§ WORK TO COMPLETE:
A verbatim restatement of the data, free of pictures, is what you should output.

(Transcribed page contents)

━━━━━━

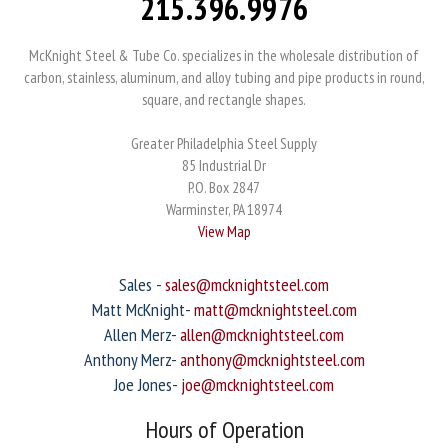
215.396.9976
McKnight Steel & Tube Co. specializes in the wholesale distribution of
carbon, stainless, aluminum, and alloy tubing and pipe products in round,
square, and rectangle shapes.
Greater Philadelphia Steel Supply
85 Industrial Dr
P.O. Box 2847
Warminster, PA 18974
View Map
Sales -
sales@mcknightsteel.com
Matt McKnight-
matt@mcknightsteel.com
Allen Merz-
allen@mcknightsteel.com
Anthony Merz-
anthony@mcknightsteel.com
Joe Jones-
joe@mcknightsteel.com
Hours of Operation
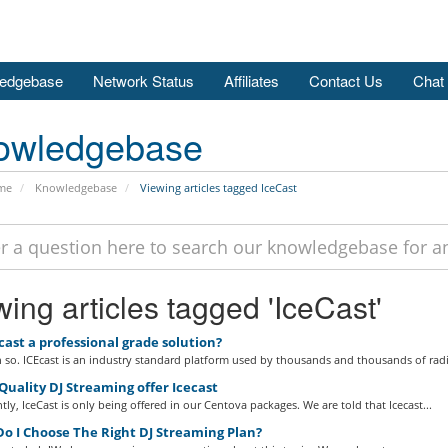
edgebase
Network Status
Affiliates
Contact Us
Chat
owledgebase
me
Knowledgebase
Viewing articles tagged IceCast
ing articles tagged 'IceCast'
cast a professional grade solution?
so. ICEcast is an industry standard platform used by thousands and thousands of radi
uality DJ Streaming offer Icecast
tly, IceCast is only being offered in our Centova packages. We are told that Icecast...
o I Choose The Right DJ Streaming Plan?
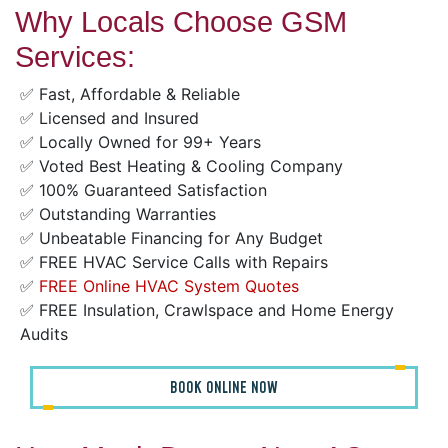
Why Locals Choose GSM
Services:
✅ Fast, Affordable & Reliable
✅ Licensed and Insured
✅ Locally Owned for 99+ Years
✅ Voted Best Heating & Cooling Company
✅ 100% Guaranteed Satisfaction
✅ Outstanding Warranties
✅ Unbeatable Financing for Any Budget
✅ FREE HVAC Service Calls with Repairs
✅
FREE Online HVAC System Quotes
✅ FREE Insulation, Crawlspace and Home Energy
Audits
BOOK ONLINE NOW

━━━━━━

§ WRITTEN RESPONSE:
215.396.9976
McKnight Steel & Tube Co. specializes in the wholesale distribution of
carbon, stainless, aluminum, and alloy tubing and pipe products in round,
square, and rectangle shapes.
Greater Philadelphia Steel Supply
85 Industrial Dr
P.O. Box 2847
Warminster, PA 18974
View Map
Sales -
sales@mcknightsteel.com
Matt McKnight-
matt@mcknightsteel.com
Allen Merz-
allen@mcknightsteel.com
Anthony Merz-
anthony@mcknightsteel.com
Joe Jones-
joe@mcknightsteel.com
Hours of Operation
edgebase
Network Status
Affiliates
Contact Us
Chat
owledgebase
me
Knowledgebase
Viewing articles tagged IceCast
ing articles tagged 'IceCast'
cast a professional grade solution?
so. ICEcast is an industry standard platform used by thousands and thousands of radi
uality DJ Streaming offer Icecast
tly, IceCast is only being offered in our Centova packages. We are told that Icecast...
o I Choose The Right DJ Streaming Plan?
Why Locals Choose GSM
Services:
✅ Fast, Affordable & Reliable
✅ Licensed and Insured
✅ Locally Owned for 99+ Years
✅ Voted Best Heating & Cooling Company
✅ 100% Guaranteed Satisfaction
✅ Outstanding Warranties
✅ Unbeatable Financing for Any Budget
✅ FREE HVAC Service Calls with Repairs
✅
FREE Online HVAC System Quotes
✅ FREE Insulation, Crawlspace and Home Energy
Audits
BOOK ONLINE NOW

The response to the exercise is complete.